Si potrebbe scrivere un intero saggio su quell’ultimo campo controcampo, lento, dilatatissimo e intenso: per caso Mia s’imbatte nel locale jazz di Sebastian; il momento è di una stasi inverosimile, una specie di raccoglimento interiore fatto di pensieri sussurrati e amori all’ultimo, straziante sguardo prima di lasciarsi coinvolgere dai folli deliri dell’immaginazione. Soltanto sospendendo per un attimo la realtà si comprende tutto il potere evocativo di La La Land, dove anche grazie alla colonna sonora di Justin Hurwitz si respira un’aria di assoluto abbandono sentimentale tra il rimpianto di ciò che è stato e non sarà più. E l’operazione di Damien Chazelle in questo è esemplare: muovendosi vertiginosamente tra strumenti a fiato, intermezzi pop e puro jazz in una swinging L.A. brulicante di sogni stroncati sul nascere e ambizioni,

here's to the ones who dream foolish as they may seem” come recita la canzone di Mia Audition.

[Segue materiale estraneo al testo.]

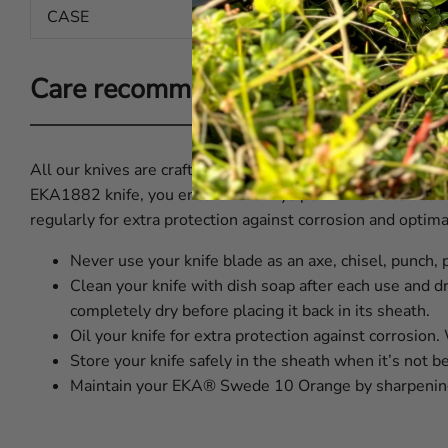
CASE
Leather
Care recommendations for EKA®
All our knives are crafted from premium Swedish steel and 
EKA1882 knife, you ensure it always performs at its best.
regularly for extra protection against corrosion and optim
Never use your knife blade as an axe, chisel, punch, 
Clean your knife with dish soap after each use and dr
completely dry before placing it back in its sheath.
Oil your knife for extra protection against corrosion
Store your knife safely in the sheath when it’s not b
Maintain your EKA® Swede 10 Orange by sharpening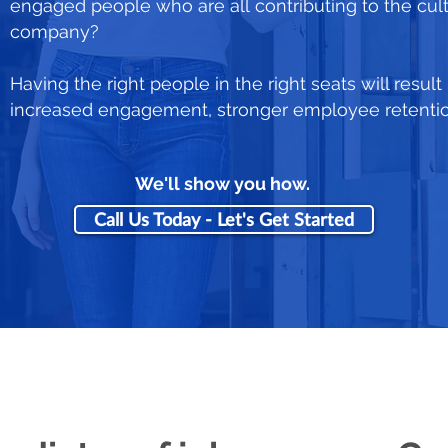
engaged people who are all contributing to the cul
company?
Having the right people in the right seats will result
increased engagement, stronger employee retention,
We'll show you how.
Call Us Today - Let's Get Started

Chazelle vi rende giustizia, dando spazio alla rappresentazione del successo e fallimento, indistintamente, per quanto siano categorie soltanto apparenti se lette alla luce della reale essenza dei due protagonisti, ad esempio. Infatti, ogni brano dell’OST è in grado di evocare situazioni differenti, essendo tanto eclettica e composita quanto la regia: il sodalizio tra Hurwitz e Chazelle risulta, in tal senso, indissolubile. Prendiamo nota dell’unicità d’intenti della pellicola già dall’eccentrica overture, così efficace e pervadente da rendere impossibile una qualsiasi forma di distrazione dall’opera filmica. Durante la prima parte, Hurwitz non ci dà requie: il vortice di sensazioni non si arresta e le innumerevoli suggestioni emotive e, soprattutto, cinematografiche di brani come Someone in the Crowd o A Lovely Night rendono lo spettatore partecipe del conflitto dei protagonisti in maniera totalizzante, senza soluzione di compromesso.

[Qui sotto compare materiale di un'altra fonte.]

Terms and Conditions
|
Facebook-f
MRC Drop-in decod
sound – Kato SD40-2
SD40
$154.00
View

Poi c’è la fase un po’ più blues, malinconica per definizione, il lamento d’amore e odio nei confronti della spietatissima ma irrefrenabile City of Stars, avvertito sia da Mia che Sebastian in merito ai loro rispettivi desideri. In questo spaccato, intervallato dal meraviglioso intermezzo del Planetarium che non può non ricordare il cielo stellato in cui Satine e Christian di Mouline Rouge si dichiararono amore eterno, l’atmosfera è lievemente più cupa: la realtà comincia a scardinare le illusioni, momento culminante nel brano interpretato interamente da Mia, Audition. Dal richiamo ai trascorsi parigini della zia all’intemperanza dei “folli sognatori”, il brano unisce – a differenza, ad esempio, del simile compianto di Anne Hathaway in Les Misérables – la nostalgia del tempo perduto al bisogno di ritornare incessantemente su questo passato, vivificarlo e non farlo morire.

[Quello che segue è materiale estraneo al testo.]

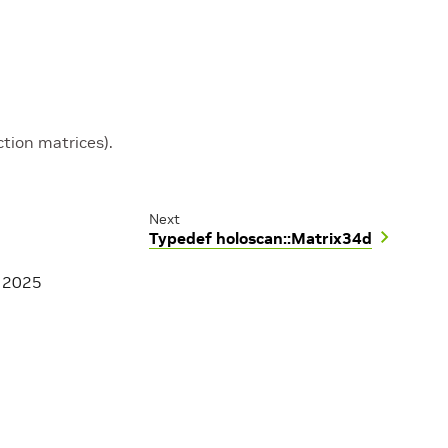
tion matrices).
Next
Typedef holoscan::Matrix34d
, 2025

E infine l’epilogo, un finale forse tra i più eleganti e belli della recente stagione cinematografica, destinato a rimanere grandioso proprio in virtù di quanto detto poc'anzi, su un potere evocativo che finisce col conglobare tutta la vicenda: da Auditon all’eclettismo degli ultimi brani, fino al campo controcampo finale, lo stesso addio soffocato di Francine e Jimmy in New York, New York inverosimilmente immerso nella stessa atmosfera che crea Jacques Demy in Les parapluies de Cherbourg per il “casuale” e conclusivo incontro tra i due amanti: l’amore e il bene sono immutati, ma ancora una volta non ci è dato capire il motivo per cui aspirazioni e realtà differiscono così tanto, ma La La Land va oltre. Che altro, dunque, se non un ultimo, folle balzo dell’immaginazione?